Mr Bercow, heading a commission into the future of digital democracy, spelled out his thoughts on the role technology can play in British democracy during a speech to Policy Exchange last week. In a wide-ranging speech in which he suggested that Parliament itself should adopt technology (online scrutiny of Bills, electronic voting in the House of Commons etc.) in order to lead the way on digital democracy, he floated the idea of introducing electronic voting at elections.
“In an era in which many people... treat their mobile phone or tablet as an extension of themselves... would it really be an earth-shattering change for voters to vote electronically in a polling station? Or at home, as they do so now with a postal vote?”
However, new ComRes polling of MPs suggests the Speaker is ahead of his colleagues on this issue. Two thirds (66%) of MPs believe that online voting, for the foreseeable future, “cannot be trusted as it will not be safe from fraud.” Tory MPs appear to be Conservative by name and conservative by nature, with twice as many Tory as Labour MPs not trusting online voting.
While Mr Bercow was careful to state that he would not stake the success of electronic voting simply on increasing turnout, MPs are themselves sceptical about the benefit of online voting in improving the democratic process. Only a third (33%) of MPs agree that “online voting would broaden participation significantly, so enhancing the democratic process.” Again it is Conservative MPs who are particularly opposed to the idea, 80% of whom disagree that it would broaden participation significantly while six in ten (58%) Labour MPs think it would.

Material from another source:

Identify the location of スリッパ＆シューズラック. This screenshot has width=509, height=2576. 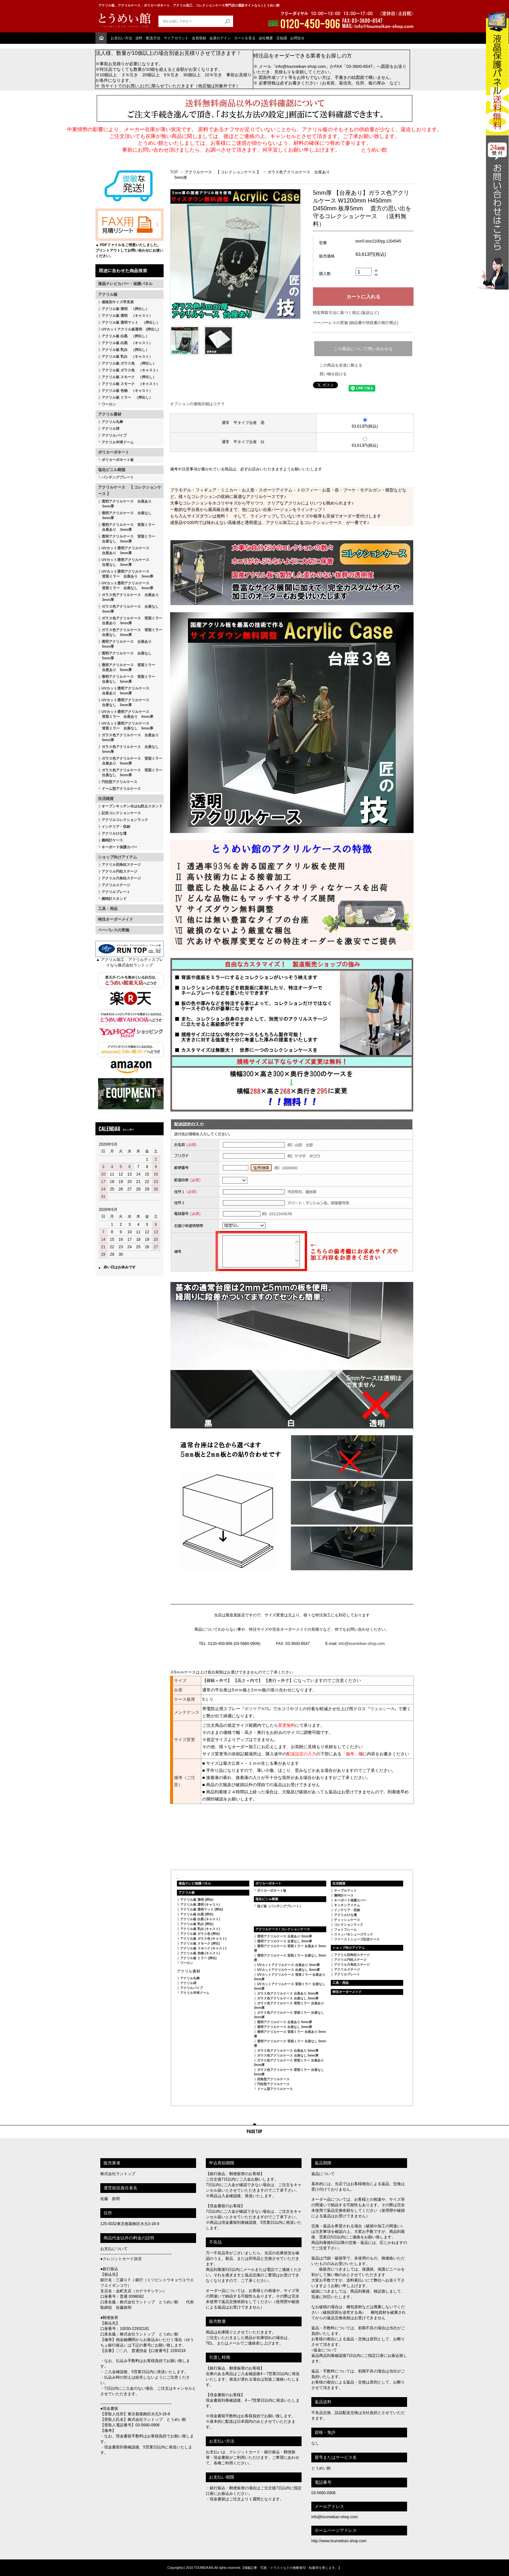 (353, 1934).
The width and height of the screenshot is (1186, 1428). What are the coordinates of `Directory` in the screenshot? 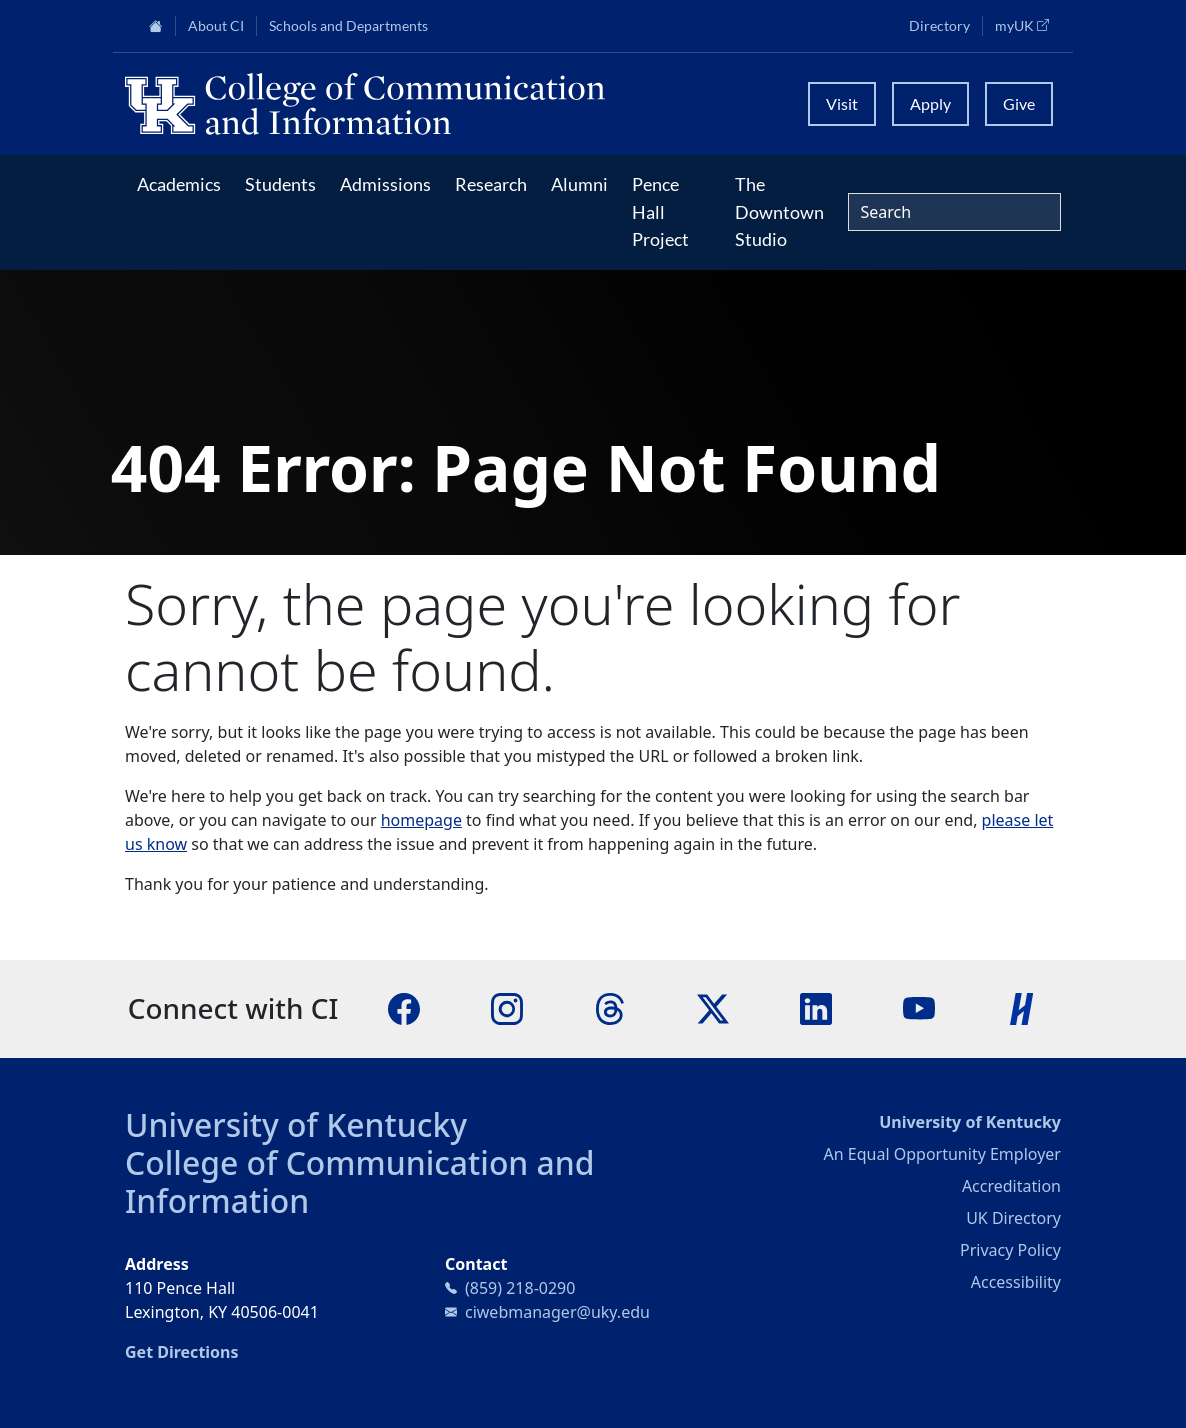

Questions around fraud and security are likely to persist, but as the events in Tower Hamlets in last month’s elections show, the current system is already flawed. Can online or electronic voting be any worse? If we can buy and sell shares, do our personal and business banking, and submit our tax returns online, why the resistance to political engagement online?
Likewise if voters can now choose potential husbands and wives by using an app on their phone, should it not be just as easy to choose their MP? Our elected representatives clearly still need some convincing. The Speaker’s Commission is not due to report back until January 2015 and Mr Bercow is aware there are unlikely to be any quick fixes, but he is clearly passionate about digital democracy, he will just have to try and enthuse his own colleagues a little more in order to make progress.